This week, we hear from Kelly Heiser, a horsewoman in Alberta, Canada. She was among the first to register for the inaugural Best Horse Practices Summit and traveled 1,500 miles to attend the Summit with friend, Jackie Davis.
In this short essay, Kelly comes to terms with saying goodbye to her horse. Not all partnerships work. It’s good to routinely assess the safety of your horse-rider connection and either work on areas of struggle or move on with the successful placement of the horse in someone else’s hands.
I think “goodbye” is one of the hardest words I know.
It’s especially difficult when we are required to say it by forces beyond our control. But when it’s the right thing to do for the one you love, saying it can be truly devastating.
As animal lovers and owners, goodbye is part of the deal. I’ve always thought of it as the price we pay for all they give us. I’ve always believed that helping them go when their bodies are failing them is our responsibility. But letting them go when they are strong and healthy and loved is a trial of strength I didn’t understand until I faced it.
I purchased my first horse because he was strong, beautiful, and brave. Riley was talented, healthy, and well-trained. I knew him and had spent a year getting to know him and riding him.
But I didn’t know myself! Not as a rider and not as an owner. I had leased. I had ridden with friends and had ridden barn horses, but I had never been an owner with a horse in my backyard.

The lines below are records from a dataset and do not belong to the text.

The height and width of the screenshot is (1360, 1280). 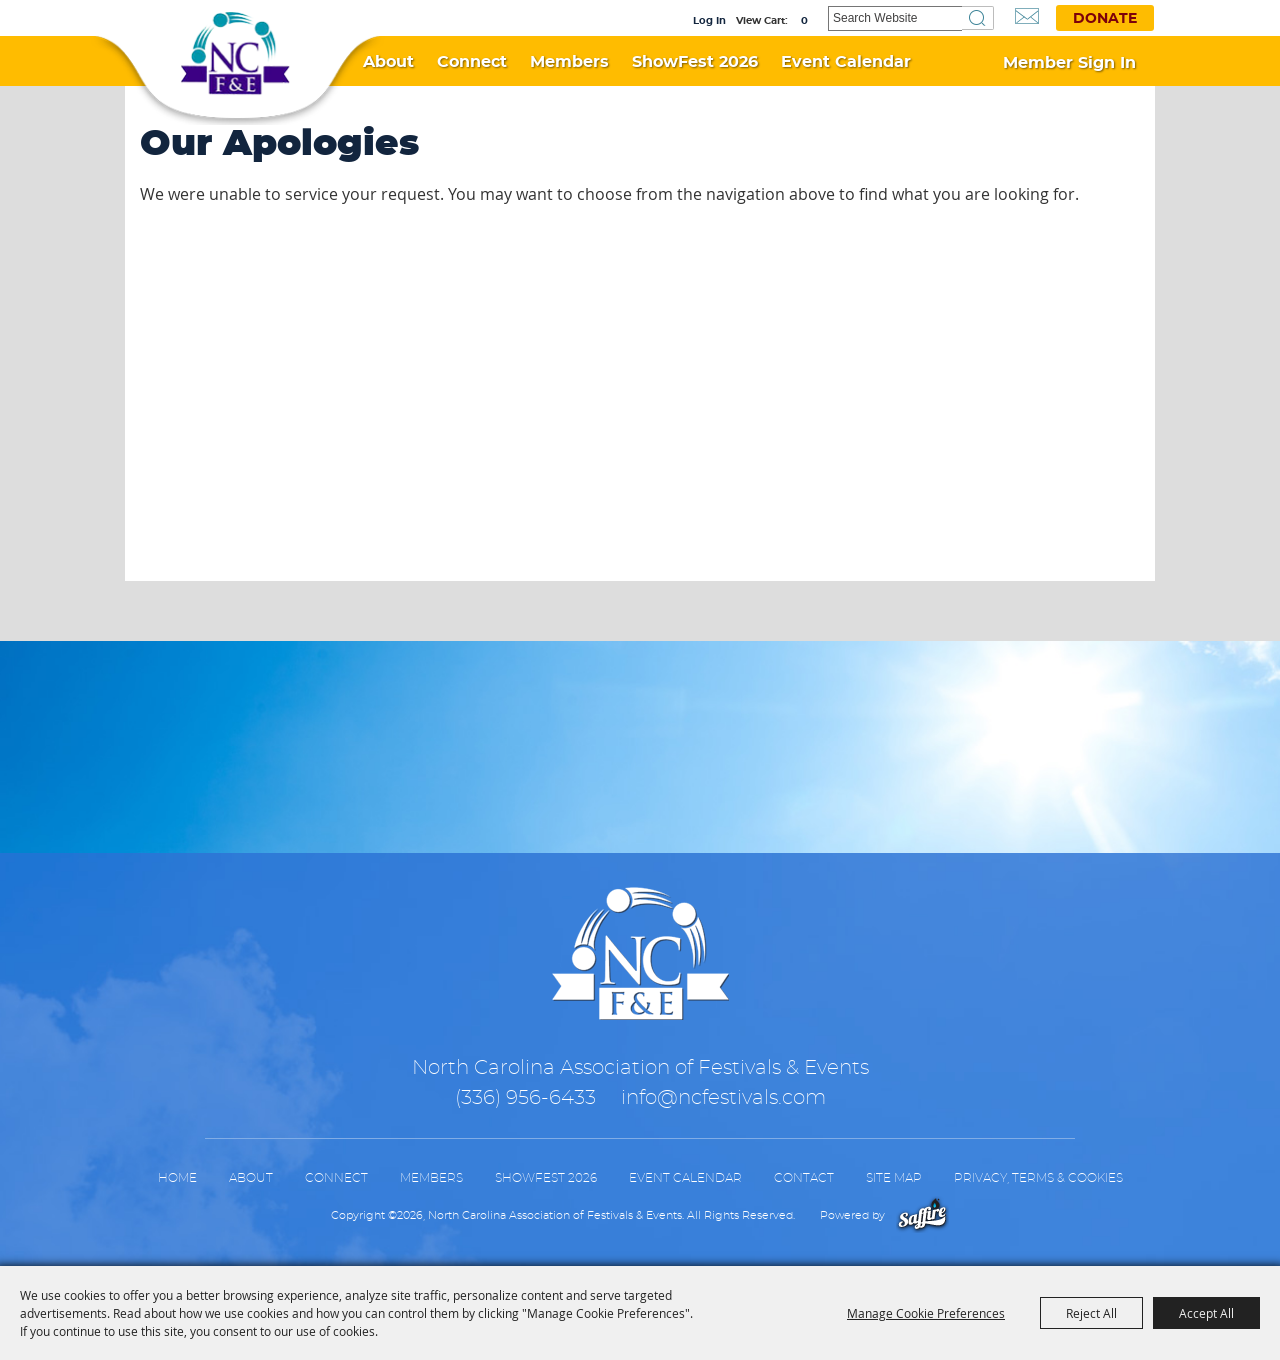 What do you see at coordinates (388, 62) in the screenshot?
I see `About` at bounding box center [388, 62].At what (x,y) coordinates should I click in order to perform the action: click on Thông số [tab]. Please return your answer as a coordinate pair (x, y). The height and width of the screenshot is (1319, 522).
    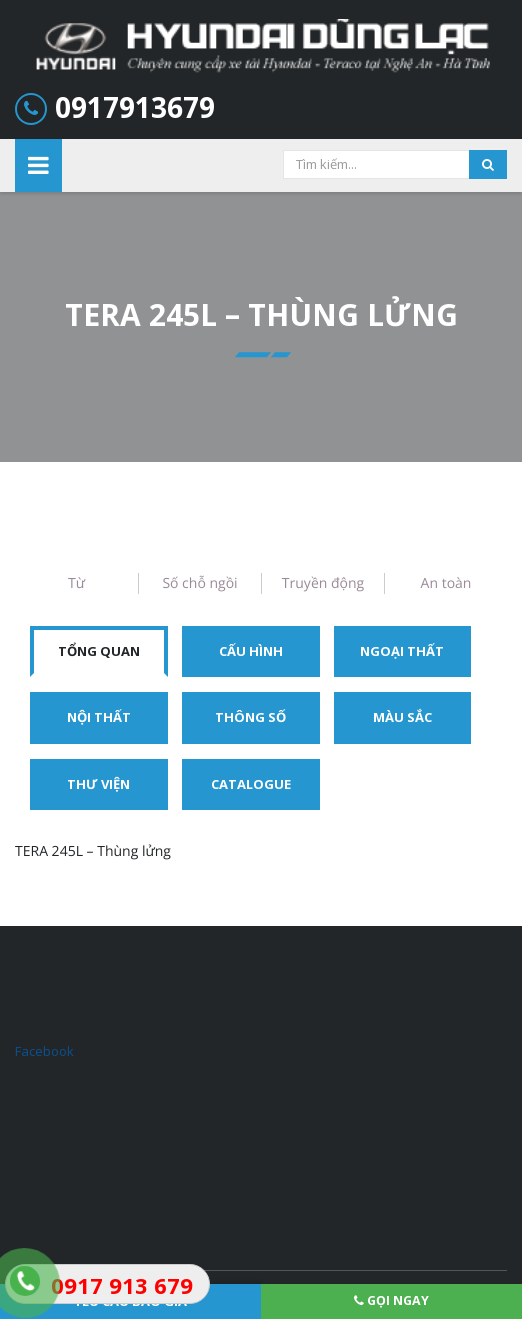
    Looking at the image, I should click on (250, 717). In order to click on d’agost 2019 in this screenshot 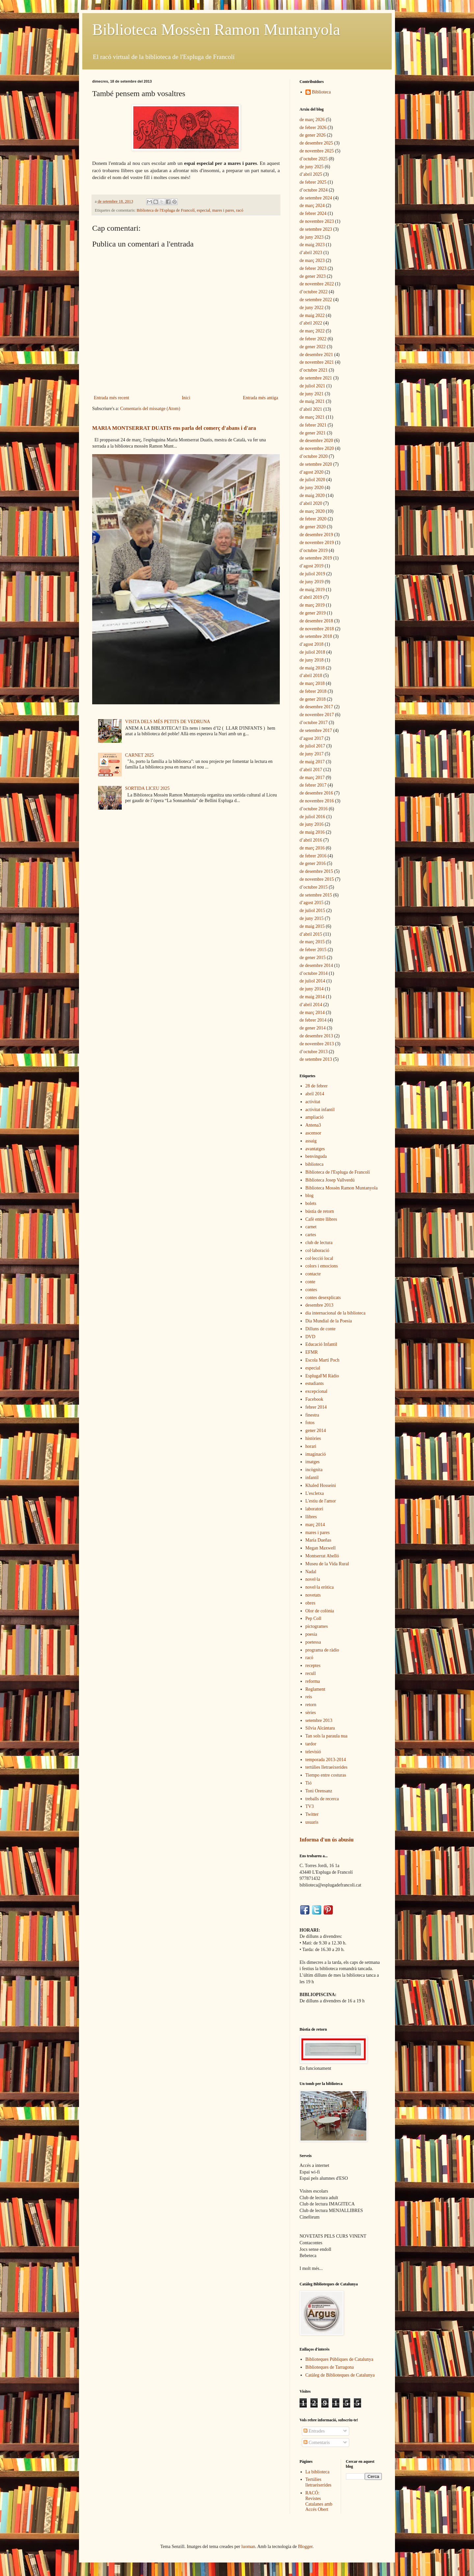, I will do `click(312, 565)`.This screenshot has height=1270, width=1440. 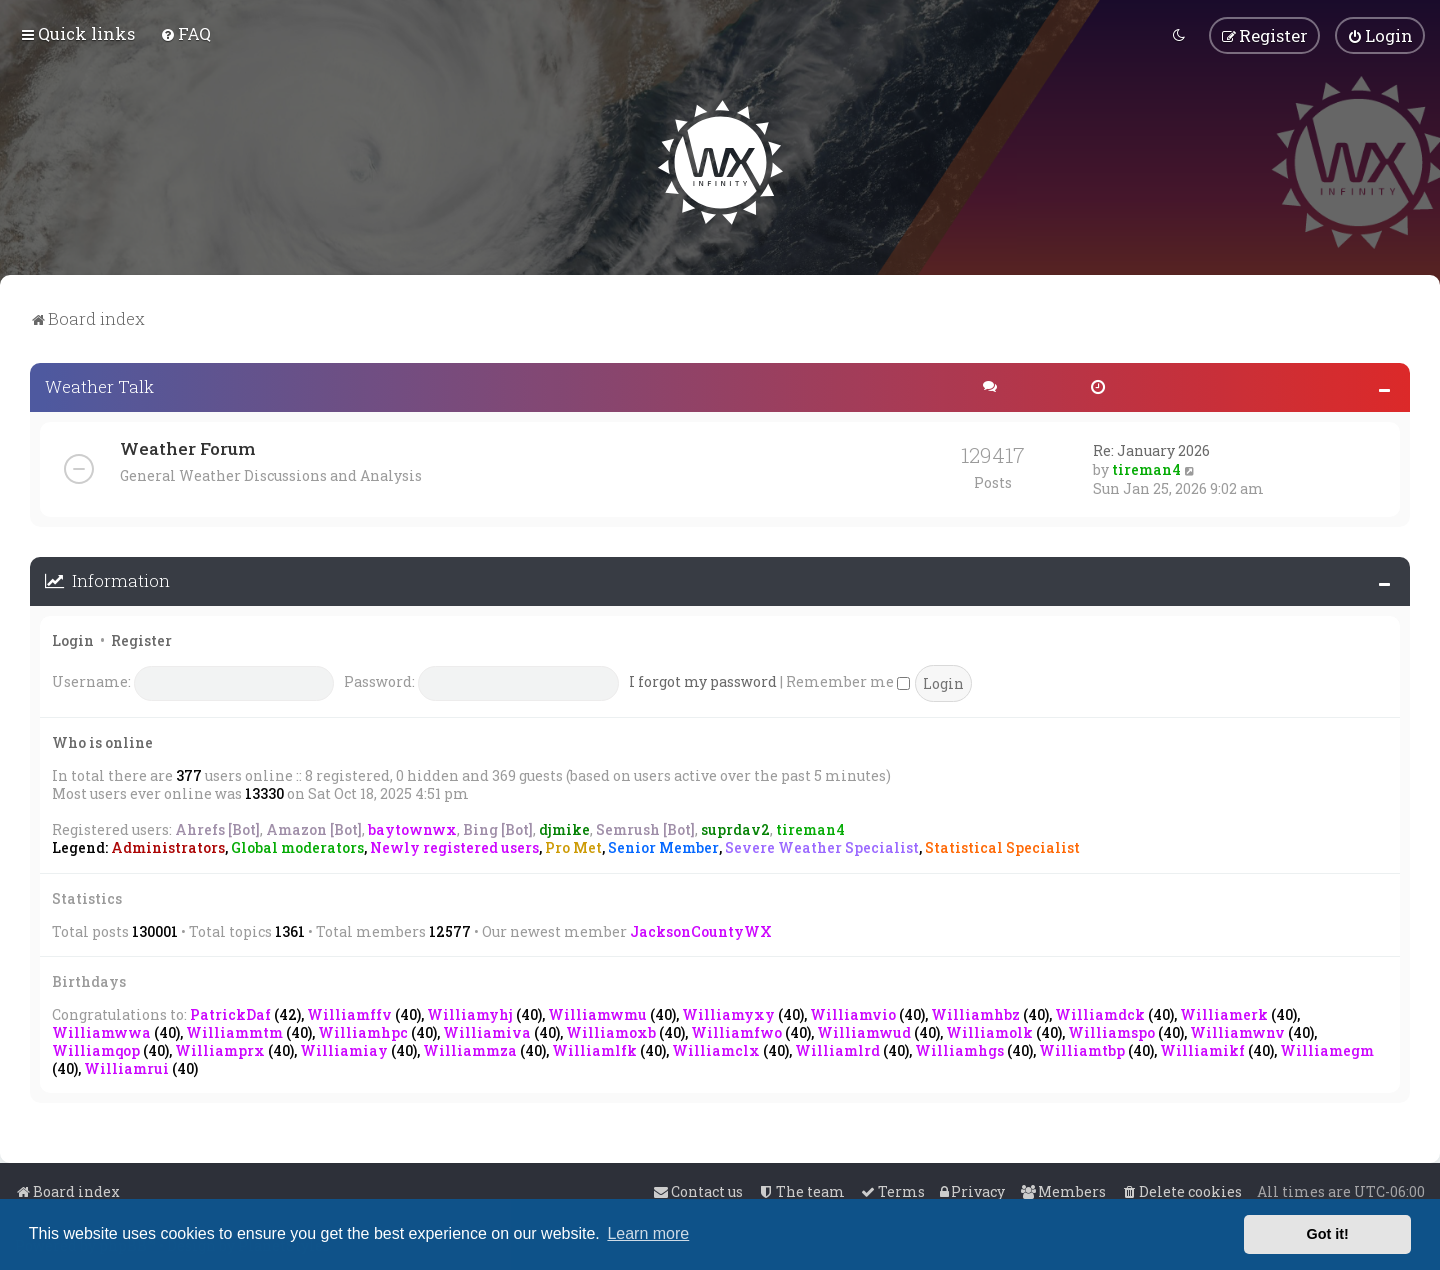 What do you see at coordinates (96, 1048) in the screenshot?
I see `Williamqop` at bounding box center [96, 1048].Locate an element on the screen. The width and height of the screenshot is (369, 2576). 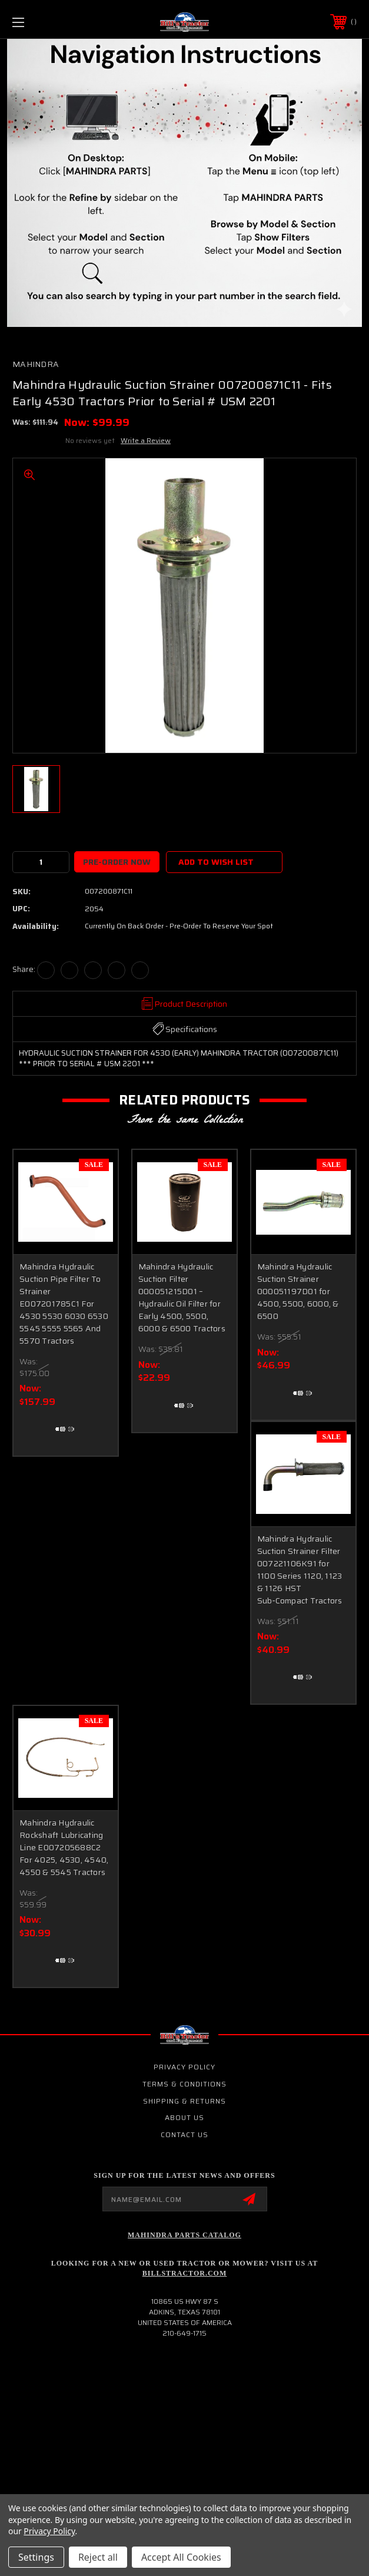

The joy I felt the day I brought Riley home was spectacular! I had audited clinics, read books, gone to conferences, taken online courses and picked the brains of every horse person I knew. I was scared, but believed I had done all I could to prepare.
Now I know there are things you can only learn from experience.
This is what I learned about my horse:
He is everything he is meant to be, everything I knew he was before I bought him.
He is gorgeous and strong. He loves his people, especially his little ones and has a big personality.
He is also huge! He is a very heavy built 16’3.
He needs special tack and a large trailer.
He can be stubborn and a little pushy with people, very pushy with other horses.
He is obsessed with food and gains weight exponentially.
He doesn’t care for standing still.
He trailers, but it takes a little convincing and isn’t his favorite thing to do. He needs a job. He needs consistency.
He needs training to finesse his talents and strengths.
This is what I have learned about me:
I love my horse!
His size makes me feel as though he will carry me through anything, like the war horse he is.
His size also scares me. It’s a long way to the ground.
His beauty brings me joy.
His stubbornness challenges and stresses me in equal measure.
His little quirks and sensitivities make me feel inadequate to help him.
He is hard work and I’m busy. Right now, I prioritize my family and home, leaving not enough time for him.
He is too much horse for me. He is too good a horse to not be ridden. He deserves the right owner and, as a good friend pointed out, I deserve the right horse. Now, it’s my mission to find that good home for him. I will hope to find a good horse for me.
I will say goodbye because I love him.